Zhou Yunsong, He Yuan, Zhu Hongzi, Wang Cheng, Li Hongyang, Jiang Qinhong
IEEE Trans Pattern Anal Mach Intell. 2022 Dec;44(12):10114-10128. doi: 10.1109/TPAMI.2021.3136899. Epub 2022 Nov 7.
Monocular 3D object detection is an important task in autonomous driving. It can be easily intractable where there exists ego-car pose change w.r.t. ground plane. This is common due to the slight fluctuation of road smoothness and slope. Due to the lack of insight in industrial application, existing methods on open datasets neglect the camera pose information, which inevitably results in the detector being susceptible to camera extrinsic parameters. The perturbation of objects is very popular in most autonomous driving cases for industrial products. To this end, we propose a novel method to capture camera pose to formulate the detector free from extrinsic perturbation. Specifically, the proposed framework predicts camera extrinsic parameters by detecting vanishing point and horizon change. A converter is designed to rectify perturbative features in the latent space. By doing so, our 3D detector works independent of the extrinsic parameter variations and produces accurate results in realistic cases, e.g., potholed and uneven roads, where almost all existing monocular detectors fail to handle. Experiments demonstrate our method yields the best performance compared with the other state-of-the-arts by a large margin on both KITTI 3D and nuScenes datasets.
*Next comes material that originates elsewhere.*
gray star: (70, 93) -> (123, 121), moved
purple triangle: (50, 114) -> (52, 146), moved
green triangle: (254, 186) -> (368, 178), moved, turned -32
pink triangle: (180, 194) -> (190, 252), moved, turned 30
单目3D目标检测是自动驾驶中的一项重要任务。在存在自车相对于地面平面姿态变化的情况下,它很容易变得难以处理。由于道路平整度和坡度的轻微波动,这种情况很常见。由于在工业应用中缺乏深入了解,现有公开数据集上的方法忽略了相机姿态信息,这不可避免地导致检测器容易受到相机外部参数的影响。在大多数工业产品的自动驾驶场景中,物体的扰动非常普遍。为此,我们提出了一种新颖的方法来捕捉相机姿态,以构建不受外部扰动影响的检测器。具体来说,所提出的框架通过检测消失点和地平线变化来预测相机外部参数。设计了一个转换器来校正潜在空间中的扰动特征。通过这样做,我们的3D检测器独立于外部参数变化工作,并在现实场景中产生准确的结果,例如在坑洼不平的道路上,几乎所有现有的单目检测器都无法处理这种情况。实验表明,在KITTI 3D和nuScenes数据集上,我们的方法与其他最先进的方法相比,在性能上有很大的优势。